Back from travels to England and France, and I've actually gotten my body back on this time zone, which is no small feat. Getting away from the computer is also no small feat as i'm a bit of an email junkie, but all in a good cause. Plenty to share as well. Lets start here: found on the recommended shelf of London's Forbidden Planet is Hannah Berry's Britten & Brulightly.
I was taken by the first few pages, with Berry's shop worn and time worn private investigator Britten waking to yet another painful day. Why it should be so bad is something that she does an excellent job of explaining to us over the first part of the story. Berry's subdued watercolors and limited palette are we used in service of setting the mood. Frankly, it is an excellent, if not perfect effort is giving us a good run round this story. A little bit Marlowe, a little bit Chinatown, a little bit of something that I've not quite found the words to describe, its a heady little mix.
I usually despise reviews that lay bare the plots of the books that they're reviewing ("This book as about a man who finds out that...") and especially in the case of a detective story, half the fun is the joy of discovery of a new cast of characters, half in the world that the story lies. happily, Berry does an excellent job of making the cast work on the run, giving us bits and pieces of who they are as part of the story instead of cranking up the clumsy exposition machine and stopping the story dead.
One of my few criticisms of the book has to do with the reveal of Britten's partner, a fanciful and, perhaps, unnecessary, addition to a book already packed with a number of interesting ideas. Again, I refuse to spoil the reveal.
From a craft standpoint, Berry makes a good mix of her watercolor work to portray a wet, sodden London and gives us an interesting mix of cartoony stylized characters with realistic backgrounds. In some ways its a mix that, while not seeming to, owes a bit to the manga approach of giving us a solid, real world for the characters to inhabit. The approach works, and Berry's art skills only fail her a bit on an early scene when Britten goes to a dead man's apartment to search for clues, and finds that he's not the only one there. Sadly, there is less menace that there should be in the scene. The writing is solid however, and the scene ads that much more to our protagonist's character.
I'm not sure if the book is available here in the states. published by Jonathan Cape, a division of Random House. Worth looking up.
A few words about the London Forbidden Planet: I've heard about this store for a good 20 years now, and I have to admit that it did not disappoint. I never realized that the New York version that I remember walking into back in '92 was trying to replicate the two story set up that the London version has. The upstairs of London is a bit of a monument to comics as pop culture more than comics themselves, and it has, for instance, a better collection of Doctor Who merchandise than the official Doctor Who exhibit does over at Earl's Court (more on which later).

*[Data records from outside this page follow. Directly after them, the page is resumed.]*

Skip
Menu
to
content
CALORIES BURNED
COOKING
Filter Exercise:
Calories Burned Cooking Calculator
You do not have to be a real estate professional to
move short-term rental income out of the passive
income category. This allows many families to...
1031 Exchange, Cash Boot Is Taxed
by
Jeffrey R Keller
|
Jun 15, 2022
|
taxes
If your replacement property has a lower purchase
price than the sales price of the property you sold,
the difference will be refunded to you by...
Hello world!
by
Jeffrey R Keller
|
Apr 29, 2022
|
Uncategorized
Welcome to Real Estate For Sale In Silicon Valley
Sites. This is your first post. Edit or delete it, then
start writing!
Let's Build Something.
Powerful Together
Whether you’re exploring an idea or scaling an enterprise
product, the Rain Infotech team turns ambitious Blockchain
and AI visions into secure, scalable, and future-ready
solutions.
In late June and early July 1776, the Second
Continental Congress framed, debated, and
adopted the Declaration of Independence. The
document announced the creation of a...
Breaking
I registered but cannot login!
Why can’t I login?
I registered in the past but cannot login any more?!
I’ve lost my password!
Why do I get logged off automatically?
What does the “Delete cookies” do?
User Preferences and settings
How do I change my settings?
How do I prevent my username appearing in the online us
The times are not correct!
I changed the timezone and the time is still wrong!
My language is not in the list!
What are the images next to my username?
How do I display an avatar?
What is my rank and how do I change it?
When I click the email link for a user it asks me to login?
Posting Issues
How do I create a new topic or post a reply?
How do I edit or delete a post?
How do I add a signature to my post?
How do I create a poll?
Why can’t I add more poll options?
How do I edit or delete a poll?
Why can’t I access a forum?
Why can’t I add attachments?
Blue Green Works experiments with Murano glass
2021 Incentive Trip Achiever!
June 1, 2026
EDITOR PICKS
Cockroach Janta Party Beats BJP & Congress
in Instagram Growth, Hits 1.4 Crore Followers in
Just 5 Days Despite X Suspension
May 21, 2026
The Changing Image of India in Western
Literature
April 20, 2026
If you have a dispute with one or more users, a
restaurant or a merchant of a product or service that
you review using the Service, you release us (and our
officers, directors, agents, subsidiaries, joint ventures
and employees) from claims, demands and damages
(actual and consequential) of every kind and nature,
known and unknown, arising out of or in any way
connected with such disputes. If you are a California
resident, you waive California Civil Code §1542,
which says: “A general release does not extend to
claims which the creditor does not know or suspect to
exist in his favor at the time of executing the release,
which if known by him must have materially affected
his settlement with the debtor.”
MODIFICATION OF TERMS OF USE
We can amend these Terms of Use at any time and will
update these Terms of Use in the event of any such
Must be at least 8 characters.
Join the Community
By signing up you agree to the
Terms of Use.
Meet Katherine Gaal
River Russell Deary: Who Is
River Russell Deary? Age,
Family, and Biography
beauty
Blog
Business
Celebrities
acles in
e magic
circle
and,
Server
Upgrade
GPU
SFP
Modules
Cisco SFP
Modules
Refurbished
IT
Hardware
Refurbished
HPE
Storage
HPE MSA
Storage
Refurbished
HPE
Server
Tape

Downstairs was a collection of graphic novels and comics that just about threw me into a coma. Floor to ceiling in most cases, a reasonable thing in a room with a ceiling that low, there was simply more that you could possibly search through, and thankfully they do a good job of organizing it or you would be completely lost. they deserved a few more of my pounds than I gave them, but considering how packed they were, i hope that are there for another 20 years.